[The data]

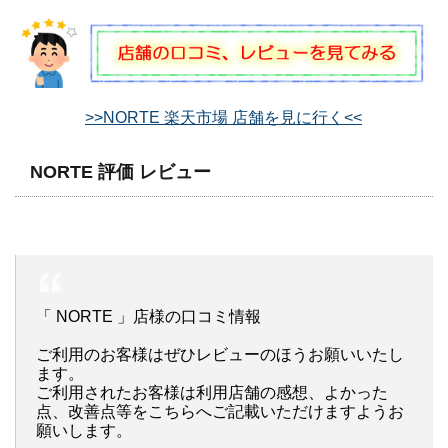
>>NORTE 楽天市場 店舗を見に行く<<
NORTE 評価 レビュー
「 NORTE 」店様の口コミ情報
ご利用のお客様はぜひレビューのほうお願いいたし
ます。
ご利用されたお客様は利用店舗の感想、よかった
点、改善点等をこちらへご記載いただけますようお
願いします。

[/The data]

Task directions: Among the lines above, count those containing "NORTE", and give only the number.

Exercise solution: 3